= Beginning of Section =

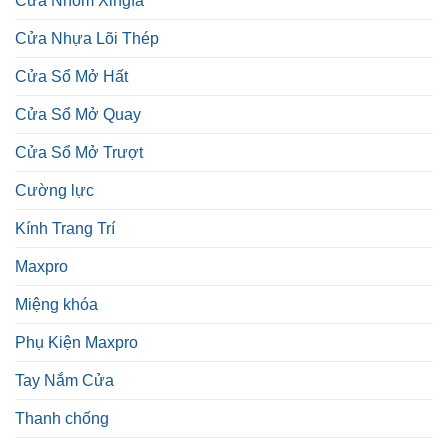
Cửa Nhôm Xingfa
Cửa Nhựa Lõi Thép
Cửa Sổ Mở Hất
Cửa Sổ Mở Quay
Cửa Sổ Mở Trượt
Cường lực
Kính Trang Trí
Maxpro
Miệng khóa
Phụ Kiện Maxpro
Tay Nắm Cửa
Thanh chống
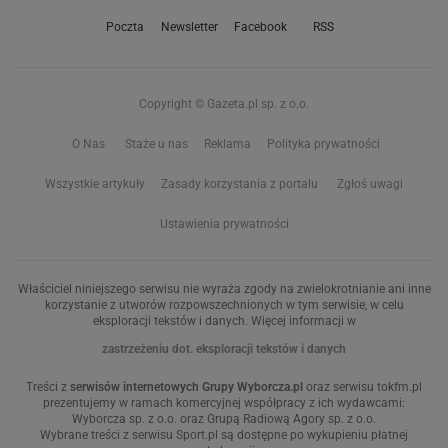
Poczta
Newsletter
Facebook
RSS
Copyright © Gazeta.pl sp. z o.o.
O Nas
Staże u nas
Reklama
Polityka prywatności
Wszystkie artykuły
Zasady korzystania z portalu
Zgłoś uwagi
Ustawienia prywatności
Właściciel niniejszego serwisu nie wyraża zgody na zwielokrotnianie ani inne
korzystanie z utworów rozpowszechnionych w tym serwisie, w celu
eksploracji tekstów i danych. Więcej informacji w
zastrzeżeniu dot. eksploracji tekstów i danych
Treści z
serwisów internetowych Grupy Wyborcza.pl
oraz serwisu tokfm.pl
prezentujemy w ramach komercyjnej współpracy z ich wydawcami:
Wyborcza sp. z o.o. oraz Grupą Radiową Agory sp. z o.o.
Wybrane treści z serwisu Sport.pl są dostępne po wykupieniu płatnej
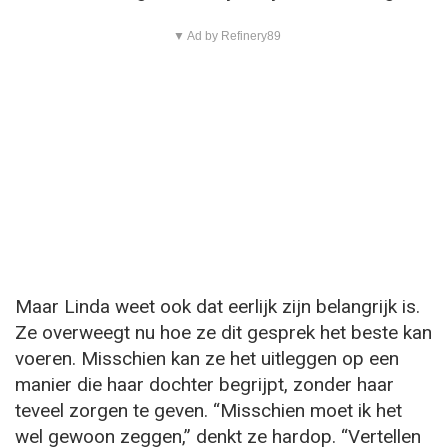
▼ Ad by Refinery89
Maar Linda weet ook dat eerlijk zijn belangrijk is.
Ze overweegt nu hoe ze dit gesprek het beste kan
voeren. Misschien kan ze het uitleggen op een
manier die haar dochter begrijpt, zonder haar
teveel zorgen te geven. “Misschien moet ik het
wel gewoon zeggen,” denkt ze hardop. “Vertellen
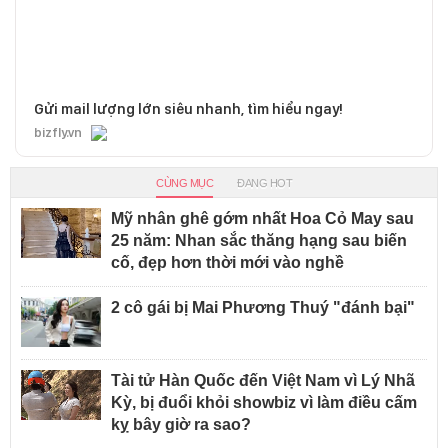
Gửi mail lượng lớn siêu nhanh, tìm hiểu ngay!
bizfly.vn
CÙNG MỤC
ĐANG HOT
Mỹ nhân ghê gớm nhất Hoa Cỏ May sau
25 năm: Nhan sắc thăng hạng sau biến
cố, đẹp hơn thời mới vào nghề
2 cô gái bị Mai Phương Thuý "đánh bại"
Tài tử Hàn Quốc đến Việt Nam vì Lý Nhã
Kỳ, bị đuổi khỏi showbiz vì làm điều cấm
kỵ bây giờ ra sao?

= End of Section =

Work instruction >>
The listing above is to be written out again exactly, with its pictures omitted.

Exercise output >>
Cửa Nhôm Xingfa
Cửa Nhựa Lõi Thép
Cửa Sổ Mở Hất
Cửa Sổ Mở Quay
Cửa Sổ Mở Trượt
Cường lực
Kính Trang Trí
Maxpro
Miệng khóa
Phụ Kiện Maxpro
Tay Nắm Cửa
Thanh chống
Poczta
Newsletter
Facebook
RSS
Copyright © Gazeta.pl sp. z o.o.
O Nas
Staże u nas
Reklama
Polityka prywatności
Wszystkie artykuły
Zasady korzystania z portalu
Zgłoś uwagi
Ustawienia prywatności
Właściciel niniejszego serwisu nie wyraża zgody na zwielokrotnianie ani inne
korzystanie z utworów rozpowszechnionych w tym serwisie, w celu
eksploracji tekstów i danych. Więcej informacji w
zastrzeżeniu dot. eksploracji tekstów i danych
Treści z
serwisów internetowych Grupy Wyborcza.pl
oraz serwisu tokfm.pl
prezentujemy w ramach komercyjnej współpracy z ich wydawcami:
Wyborcza sp. z o.o. oraz Grupą Radiową Agory sp. z o.o.
Wybrane treści z serwisu Sport.pl są dostępne po wykupieniu płatnej
▼ Ad by Refinery89
Maar Linda weet ook dat eerlijk zijn belangrijk is.
Ze overweegt nu hoe ze dit gesprek het beste kan
voeren. Misschien kan ze het uitleggen op een
manier die haar dochter begrijpt, zonder haar
teveel zorgen te geven. “Misschien moet ik het
wel gewoon zeggen,” denkt ze hardop. “Vertellen
Gửi mail lượng lớn siêu nhanh, tìm hiểu ngay!
bizfly.vn
CÙNG MỤC
ĐANG HOT
Mỹ nhân ghê gớm nhất Hoa Cỏ May sau
25 năm: Nhan sắc thăng hạng sau biến
cố, đẹp hơn thời mới vào nghề
2 cô gái bị Mai Phương Thuý "đánh bại"
Tài tử Hàn Quốc đến Việt Nam vì Lý Nhã
Kỳ, bị đuổi khỏi showbiz vì làm điều cấm
kỵ bây giờ ra sao?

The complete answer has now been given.